__MATERIAL SUPPLIED__:
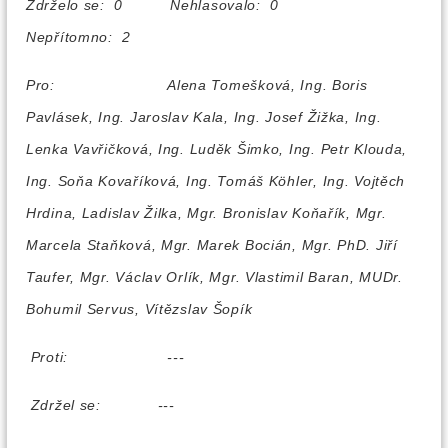
Zdrželo se: 0 Nehlasovalo: 0
Nepřítomno: 2
Pro:
Alena Tomešková, Ing. Boris
Pavlásek, Ing. Jaroslav Kala, Ing. Josef Žižka, Ing.
Lenka Vavřičková, Ing. Luděk Šimko, Ing. Petr Klouda,
Ing. Soňa Kovaříková, Ing. Tomáš Köhler, Ing. Vojtěch
Hrdina, Ladislav Žilka, Mgr. Bronislav Koňařík, Mgr.
Marcela Staňková, Mgr. Marek Bocián, Mgr. PhD. Jiří
Taufer, Mgr. Václav Orlík, Mgr. Vlastimil Baran, MUDr.
Bohumil Servus, Vítězslav Šopík
Proti:
---
Zdržel se:
---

__PROMPT__:
Would you please restate the records word for word, excluding any images?

__ANSWER__:
Zdrželo se: 0 Nehlasovalo: 0
Nepřítomno: 2
Pro:
Alena Tomešková, Ing. Boris
Pavlásek, Ing. Jaroslav Kala, Ing. Josef Žižka, Ing.
Lenka Vavřičková, Ing. Luděk Šimko, Ing. Petr Klouda,
Ing. Soňa Kovaříková, Ing. Tomáš Köhler, Ing. Vojtěch
Hrdina, Ladislav Žilka, Mgr. Bronislav Koňařík, Mgr.
Marcela Staňková, Mgr. Marek Bocián, Mgr. PhD. Jiří
Taufer, Mgr. Václav Orlík, Mgr. Vlastimil Baran, MUDr.
Bohumil Servus, Vítězslav Šopík
Proti:
---
Zdržel se:
---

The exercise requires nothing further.